→ **AIM OF THE EXERCISE**
The records that follow are to be repeated in full, with no pictures retained.

*** GIVEN INFORMATION ***

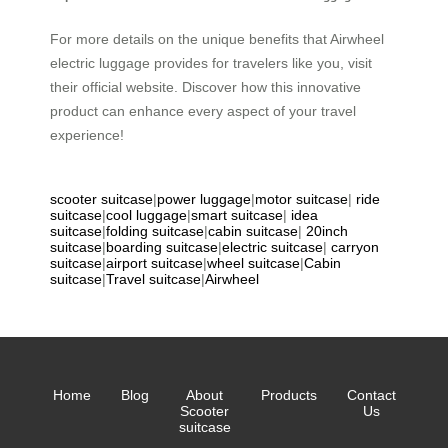
For more details on the unique benefits that Airwheel
electric luggage provides for travelers like you, visit
their official website. Discover how this innovative
product can enhance every aspect of your travel
experience!
scooter suitcase
|
power luggage
|
motor suitcase
|
ride
suitcase
|
cool luggage
|
smart suitcase
|
idea
suitcase
|
folding suitcase
|
cabin suitcase
|
20inch
suitcase
|
boarding suitcase
|
electric suitcase
|
carryon
suitcase
|
airport suitcase
|
wheel suitcase
|
Cabin
suitcase
|
Travel suitcase
|
Airwheel
Home
Blog
About
Products
Contact
Scooter
Us
suitcase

*** End of GIVEN INFORMATION ***

→ **ANSWER FOR THE TASK**
For more details on the unique benefits that Airwheel
electric luggage provides for travelers like you, visit
their official website. Discover how this innovative
product can enhance every aspect of your travel
experience!
scooter suitcase
|
power luggage
|
motor suitcase
|
ride
suitcase
|
cool luggage
|
smart suitcase
|
idea
suitcase
|
folding suitcase
|
cabin suitcase
|
20inch
suitcase
|
boarding suitcase
|
electric suitcase
|
carryon
suitcase
|
airport suitcase
|
wheel suitcase
|
Cabin
suitcase
|
Travel suitcase
|
Airwheel
Home
Blog
About
Products
Contact
Scooter
Us
suitcase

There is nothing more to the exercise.